• Exercise description: Output all records exactly, with no images.

================

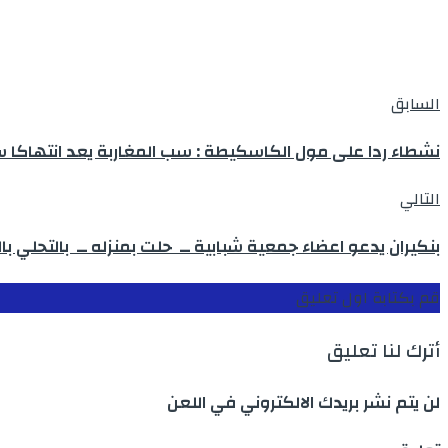
السابق
نشطاء ردا على مول الكاسكيطة : سب المغاربة يعد انتهاكا سا
التالي
بنكيران يدعو اعضاء جمعية شبابية ــ حلت بمنزله ــ بالتحلي با
قم بكتابة اول تعليق
أترك لنا تعليق
لن يتم نشر بريدك الالكتروني في اللعن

================

• Task solution:
السابق
نشطاء ردا على مول الكاسكيطة : سب المغاربة يعد انتهاكا سا
التالي
بنكيران يدعو اعضاء جمعية شبابية ــ حلت بمنزله ــ بالتحلي با
قم بكتابة اول تعليق
أترك لنا تعليق
لن يتم نشر بريدك الالكتروني في اللعن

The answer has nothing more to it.